Introduction: Decreased bioavailability of nitric oxide (NO) is linked with several cardiovascular diseases. In this way, NO donors have been developed to replace the deficiency in endogenous NO. However, the clinically used NO donors, nitroglycerin and sodium nitroprusside (SNP), have some limitations such as tolerance and toxicity, respectively. The aim of this study was to investigate the vascular activity of NONO2P.

Methods: Male Wistar rats were euthanized, and the superior mesenteric artery was isolated for recordings of isometric force, and in vivo experiments were performed to evaluate blood pressure in non-anesthetized normotensive rats.

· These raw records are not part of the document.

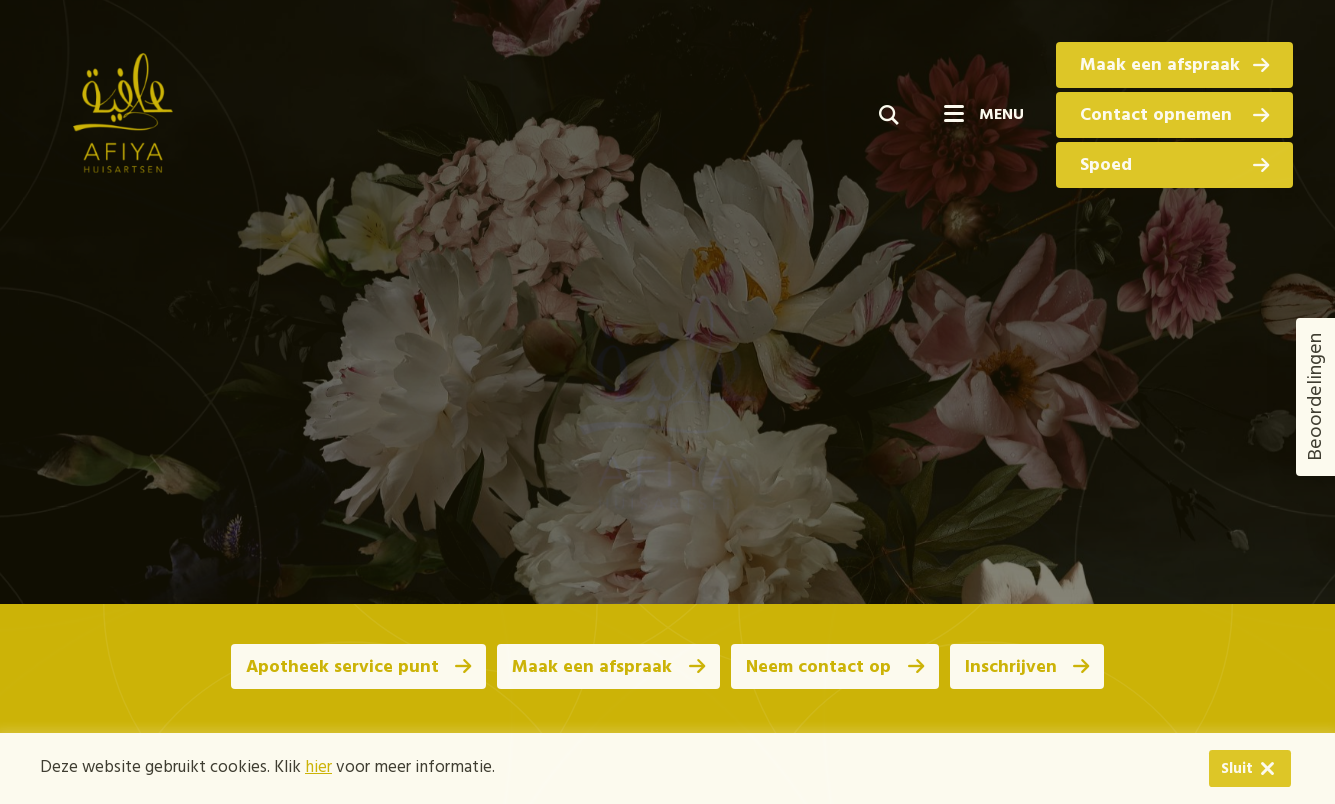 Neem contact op (835, 667)
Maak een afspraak (1174, 65)
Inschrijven (1029, 667)
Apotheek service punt (356, 667)
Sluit (1212, 769)
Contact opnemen (1174, 115)
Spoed (1174, 165)
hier (318, 768) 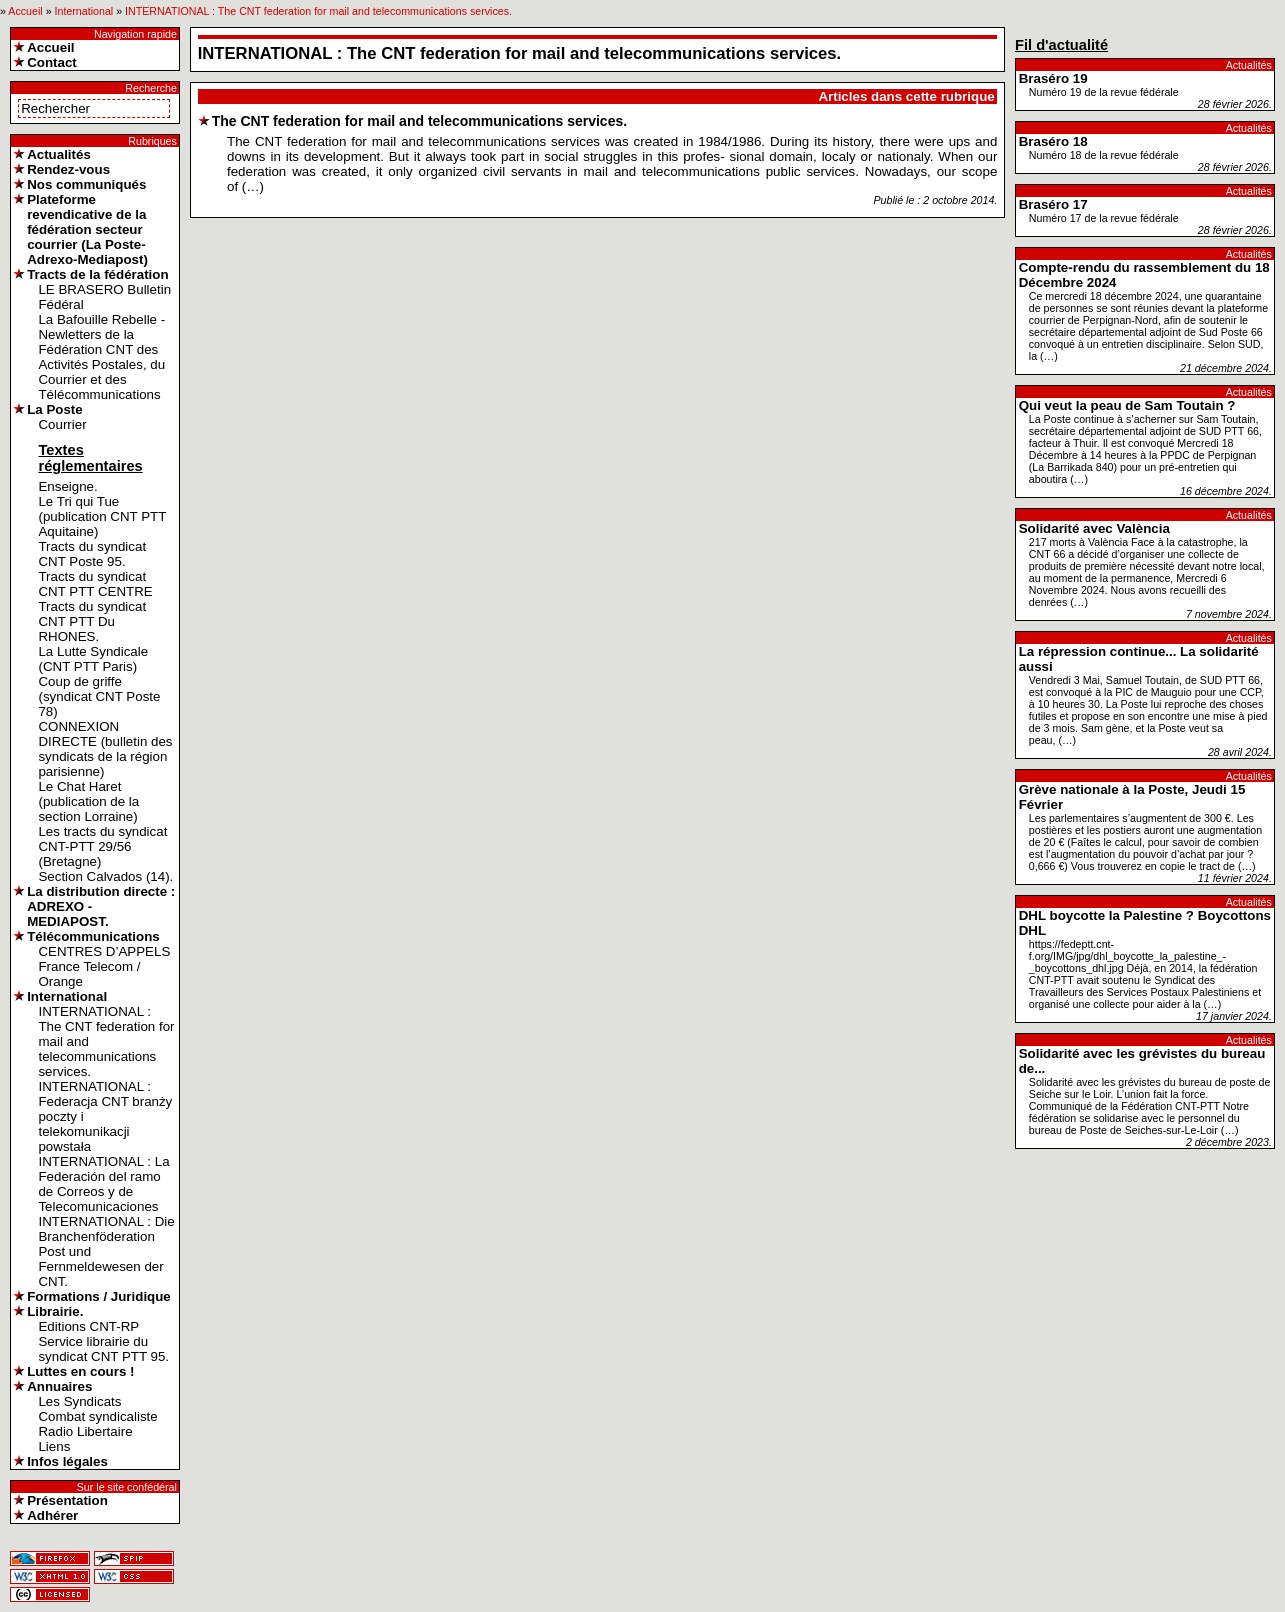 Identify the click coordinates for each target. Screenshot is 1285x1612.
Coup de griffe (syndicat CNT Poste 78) (99, 696)
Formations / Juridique (99, 1296)
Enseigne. (67, 486)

Results: Cumulative administration of the NONO2P (10-13 to 3x10-6M) induced endothelium-independent relaxation (Emax:111.51 ± 2.31%; pD2: 8.51 ± 0.08) in arterial rings pre-contracted with phenylephrine (Phe,1μM). Interestingly, the free radical (NO• ) scavenger (hydroxocobalamin 30μM) and nitroxyl anions (NO− ) scavenger (L-cysteine; 3mM) decreased relaxations promoted by NONO2P. The presence of the specific soluble guanylyl cyclase (sGC) inhibitor, ODQ (10µM), abolished the vasorelaxant effect (Emax: 15.38 ± 11.85%). The relaxation was reduced in pre-contracted rings with Phe exposed to Tyrode's solution containing 20 mM of K+ (Emax: 102.83 ± 2.10%; pD2: 7.73 ± 0.04), suggesting the participation of K+ channels in the relaxation. Pre-incubation with cyclopiazonic acid (10µM), inhibitor of sarcoendoplasmic reticulum calcium ATPase (SERCA), shifted the relaxation concentration-response to the right (pD2: 7.69 ± 0.04). Moreover, NONO2P presented similar maximum efficacy to SNP (Emax: 114.24 ± 3.47%). Besides, NONO2P lowered blood pressure in normotensive rats. Conclusion: The endothelium-independent vasorelaxant effect induced by NONO2P involves sGC, SERCA and K+ channel activation. NONO2P is able to promote vasorelaxation with the same magnitude as SNP. In addition, NONO2P reduces blood pressure, becoming a promising molecule as a novel therapeutic alternative for the treatment of cardiovascular diseases.

Financial support: CAPES, FAPESB and NIH.